I agree with Julie’s comment. Consuming a gluten-free diet before testing for Celiac Disease can cause a false negative. Ask your Gastroenterologist about genetic testing. Dr. Scot Lewey’s (Gastroenterologist) article “Celiac Disease Genetics” at http://www.celiac.com/articles/21628 may be helpful. He and his wife live gluten-free.
A scope is helpful to see how well the bowel is healing and still may be able to diagnose Celiac disease (even eating gluten-free). It can take months for the bowel to heal completely. As well, it is common for people to accidentally eat gluten when they are new to eating gluten-free so it is possible that there may still be visible damage to the small bowel. Consult your Gastroenterologist about the best approach for your situation.
Take care and good luck,
shellystuart.ca
Thanks for all the info! I did stay on gluten until the blood test, as hard as it was. When I couldn’t get in to even see the GI doc for 6 weeks, I went GF because otherwise I couldn’t stay awake and couldn’t function at all.
I very bummed that I’ll have to go back on gluten before the endoscopy, because I know what’s in store for me when I do. My plan is to stock up on all the things I’m missing right now and eat the heck out of them for a couple of weeks before the procedure.
My GI appointment is scheduled for April 24. If my posts become irregular and riddled with typos just before then, you’ll know why!
I had severe chronic fatigue syndrome with fms, for 27 years. My life became more and more constrained and limited and I figured I was going to die slowly in pain and though sad about it, actually just accepted it as inevitable. Someone suggested I try going off wheat and gluten products. I did, not thinking it would likely help much. The muscle pain, within 2 days reduced by at least 80%. It’s been 2 months and my life is completely changed. I hiked up and down 4 miles of mountain trails with my dog today. This is nothing short of a biblical miracle. I think I had celiac disease either as a predominant or aggravating condition. I suggest everyone with CFIDS or FMS just quit eating gluten products for a week to see how they feel. It may not be necessary to see a lot of specialists. The other nice thing is I don’t have to eat 3,000 calories a day to maintain my weight. I can get by easily on 2,000 calories or less. Everybody I know is astonished at the difference.
Hi I think I have Coeliac disease as it showed up positive on my blood test, and I think I got chronic fatigue syndrome from eating gluten all my life because 7 months ago I got CFS. I haven’t gone completely gluten free just yet as I need one more test to prove I have the disease, but if I have I am going to stop eating gluten and then maybe my chronic fatigue syndrome will go away. Lets hope.
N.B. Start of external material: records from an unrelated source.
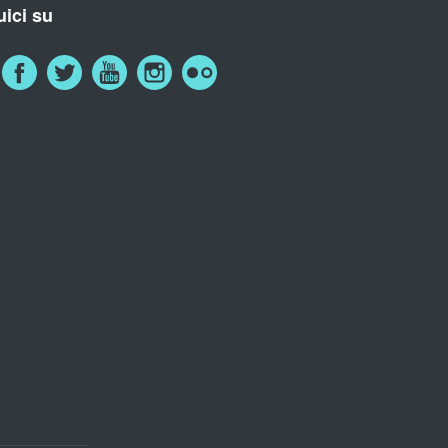
ici su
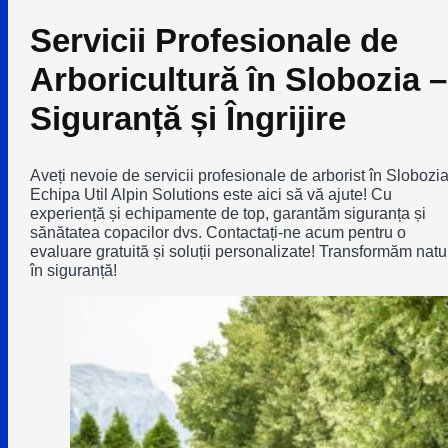
Servicii Profesionale de
Arboricultură în Slobozia –
Siguranță și Îngrijire
Aveți nevoie de servicii profesionale de arborist în Slobozi
Echipa Util Alpin Solutions este aici să vă ajute! Cu
experiență și echipamente de top, garantăm siguranța și
sănătatea copacilor dvs. Contactați-ne acum pentru o
evaluare gratuită și soluții personalizate! Transformăm natu
în siguranță!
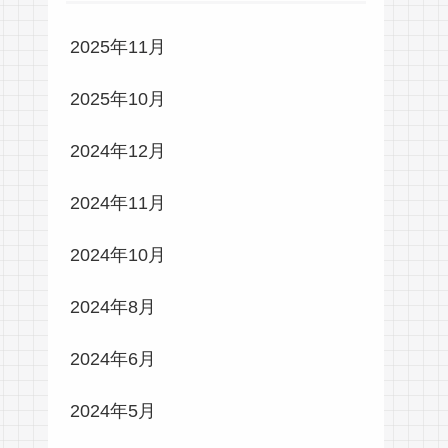
2025年11月
2025年10月
2024年12月
2024年11月
2024年10月
2024年8月
2024年6月
2024年5月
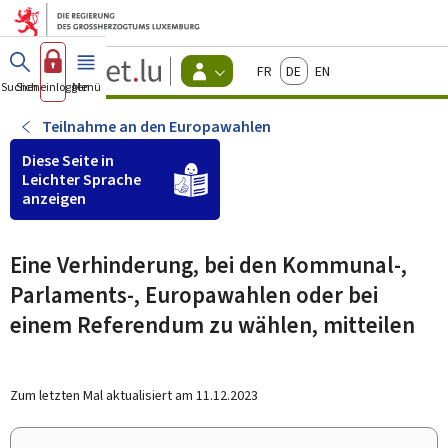
Zum Hauptmenü
Zum Inhalt
Guichet.lu
Français
Deutsch
English
Changer
Suchen
Sich einloggen
Menü
Haupt-
-
d'espace
Bürger
-
Teilnahme an den Europawahlen
Menu
bürger
Diese Seite in
actif
Leichter Sprache
anzeigen
Eine Verhinderung, bei den Kommunal-,
Parlaments-, Europawahlen oder bei
einem Referendum zu wählen, mitteilen
Zum letzten Mal aktualisiert am
11.12.2023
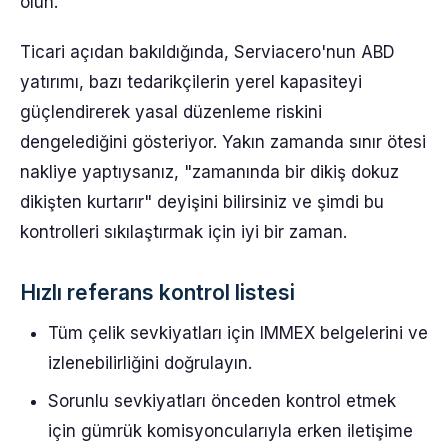
olun.
Ticari açıdan bakıldığında, Serviacero'nun ABD
yatırımı, bazı tedarikçilerin yerel kapasiteyi
güçlendirerek yasal düzenleme riskini
dengelediğini gösteriyor. Yakın zamanda sınır ötesi
nakliye yaptıysanız, "zamanında bir dikiş dokuz
dikişten kurtarır" deyişini bilirsiniz ve şimdi bu
kontrolleri sıkılaştırmak için iyi bir zaman.
Hızlı referans kontrol listesi
Tüm çelik sevkiyatları için IMMEX belgelerini ve
izlenebilirliğini doğrulayın.
Sorunlu sevkiyatları önceden kontrol etmek
için gümrük komisyoncularıyla erken iletişime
I was diagnosed with Celiac 10 years ago and still had fatigue after changing my diet… I had re-accuring illnesses every 5-6 weeks. I was introduced to glyco-nutrient suppliments 6 years ago and all my symptoms seem to disappear. I felt good for 4-5 years until my family grew bigger and the money for suppliments needed to be used for food…. my symptoms of chronic fatigue have come back (even with the gluten free diet). I am reading a book on M.E. and can tick all the symptoms. I am now looking for answers.